Book Recommendations - History and Christian Living

 For the next several posts in this series, I will be making some book recommendations in various categories. The lists will neither be exhaustive nor full scale endorsements of everything in each one. I generally read to learn (not to be entertained) and welcome points of view from a broad perspective. 


The books mentioned will categorized this way: 
  • Biographies
  • Favorite authors
  • Sport
  • Theology
  • Coaching
  • Leadership
  • Psychology
  • Business Management
  • History
  • Christian Living
History 
The Spirit of the Game: American Christianity and Big Time Sports by Dr. Paul Putz - In this book Paul Putz has done a tremendous job of chronicling how elite level sport and the Christian faith have intersected, intertwined, collided, and conflicted across more than a century. I learned things about the organization that had employed me for twenty-seven years I had never heard before. Paul's clear eyed vision of the good, the bad, and the ugly of these situations and personalities is always fair and candid. I highly recommend reading this book to anyone involved in sports ministry, particularly in the USA.

Foxe's Book of Martyrs by John Foxe - I first read this book many years ago, but failed to grasp its importance. I read it again just over a year ago with a clearer vision and an understanding that I have family mentioned in its pages. The price paid by many of our Christian forebears to remain faithful to their Lord and to personal convictions is displayed here in graphic detail. If you're willing to plow through the torture, beheading, and burning at the stake, there are inspiring stories in this volume.

Christian Living - 
The Jesus I Never Knew by Phillip Yancey - I remember reading this book in the fall of 1995 during football road trips. I would immerse myself in two chapters per trip, reading those chapters two to four times each. This greatly broadened my view of how the Church in scattered corners of the planet view the Savior. My small town, Southern Illinois, protestant view of Caucasian Jesus was challenged on every page. For that I am very grateful. 

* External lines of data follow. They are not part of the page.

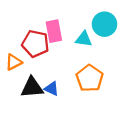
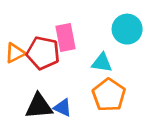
cyan triangle: (84, 39) -> (102, 63), moved
orange triangle: (14, 62) -> (15, 53), moved

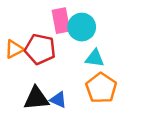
cyan circle: (127, 29) -> (82, 27), moved
pink rectangle: (65, 38) -> (61, 21), moved

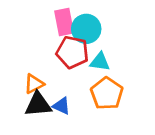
orange triangle: (14, 49) -> (34, 84), moved
red pentagon: (40, 49) -> (72, 52), moved

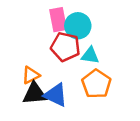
blue triangle: (61, 106) -> (56, 95), size x1.5

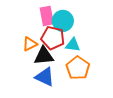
orange triangle: (31, 75) -> (30, 44), moved
black triangle: (35, 94) -> (44, 56), moved

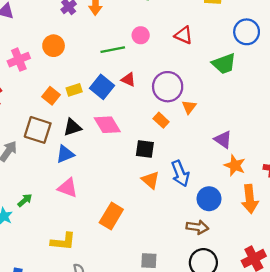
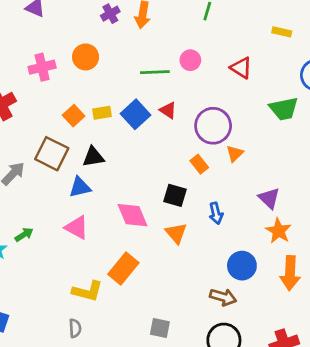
pink diamond: (107, 125) -> (132, 215), moved
blue arrow: (180, 174) -> (216, 213), moved, size x0.7
yellow L-shape: (63, 241) -> (87, 291), moved

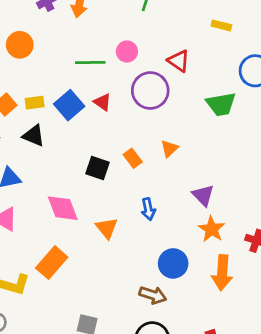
purple circle: (213, 126) -> (150, 91), moved
black triangle: (93, 157) -> (34, 136), moved, turned 30
black square: (175, 195) -> (97, 168), moved

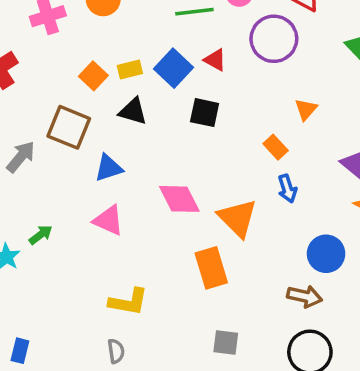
orange rectangle: (133, 158) -> (276, 147), moved
black square: (97, 168) -> (205, 113), moved
orange triangle: (107, 228) -> (238, 218), size x1.4
orange rectangle: (52, 263) -> (211, 268), moved, turned -52

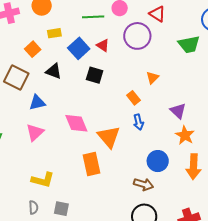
yellow rectangle: (130, 70) -> (54, 33), moved
pink triangle: (108, 220) -> (35, 132), turned 48
gray square: (226, 342) -> (61, 209), moved

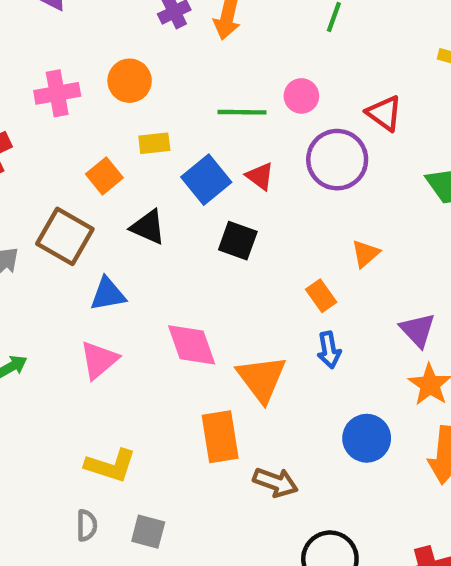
brown arrow: (144, 184) -> (275, 482), moved

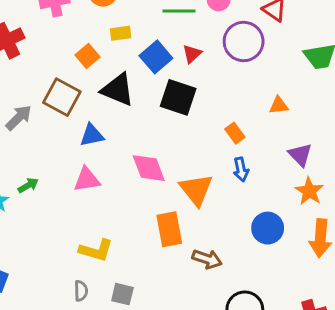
red triangle: (260, 176) -> (192, 54), turned 42
black triangle: (148, 227) -> (118, 90), size x1.4
black square: (238, 241) -> (178, 97), size x1.4
orange triangle: (365, 254) -> (279, 105), moved, turned 36
pink triangle: (99, 360) -> (87, 180), turned 32

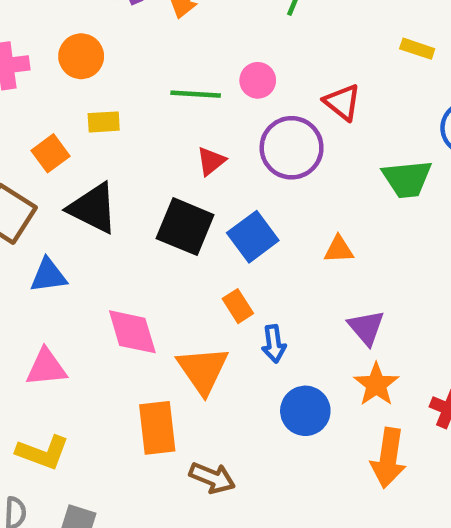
blue square: (156, 57) -> (253, 237), moved
orange rectangle: (235, 133) -> (238, 306), moved
pink triangle: (87, 180) -> (46, 367), moved
blue circle: (268, 228) -> (305, 411), moved

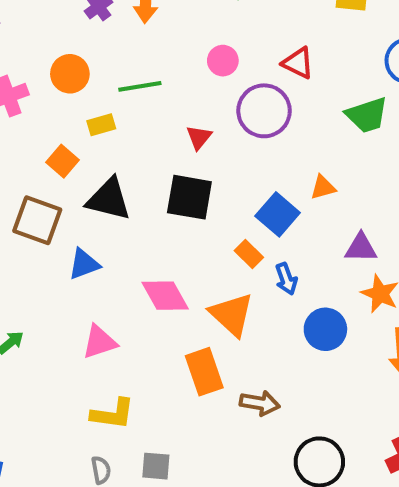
green line: (196, 94) -> (140, 86), moved
blue square: (253, 237) -> (278, 214), moved
purple triangle: (366, 328) -> (361, 248), turned -36

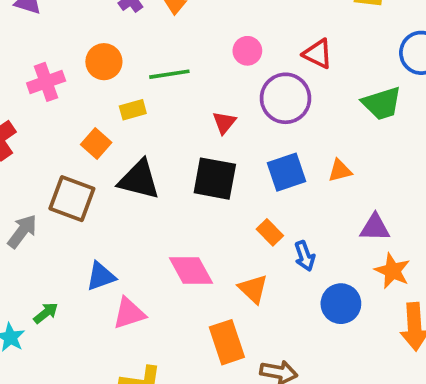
blue square: (278, 214) -> (286, 172), moved, turned 30
blue triangle: (84, 264) -> (101, 276), moved
orange triangle: (232, 314) -> (253, 289), size x0.7

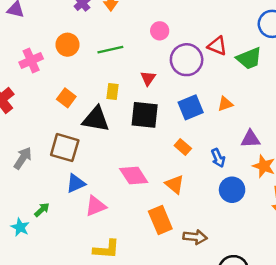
red triangle: (318, 54) -> (217, 46), moved
yellow rectangle: (133, 110) -> (113, 92), moved, turned -63
brown square: (72, 199) -> (65, 148), moved
blue arrow: (305, 256) -> (218, 158), moved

The Grace Awakening by Charles Swindoll - I read this book in the late 1980s and it was very liberating. To that point, I was easily condemned by legalistic thoughts and teaching. This excellent, easy read brought freedom and ease to my easily condemned conscience. The writing is engaging and the grace communicated is liberating. Give this one a leisurely read.

The Pilgrim's Progress by John Bunyan - This classic book is allegory, a genre very foreign to me, and is a great investment of time and imagination. This Puritan author spins a tale of remarkable characters and fanciful locations. It's available in two different English language versions: one in the original English from the 1500s, and an updated English version (much easier to read). The former will enrich and challenge your vocabulary, the latter is more quickly read. Both versions are a rich and encouraging story of the Pilgrim's Progress.

On Living Well by Eugene Peterson - This is a collection of some of Peterson's brief and pastoral writings. It is encouraging and inspirational. I love all of his books, but this one stands out as being like a series of personal letters to the reader.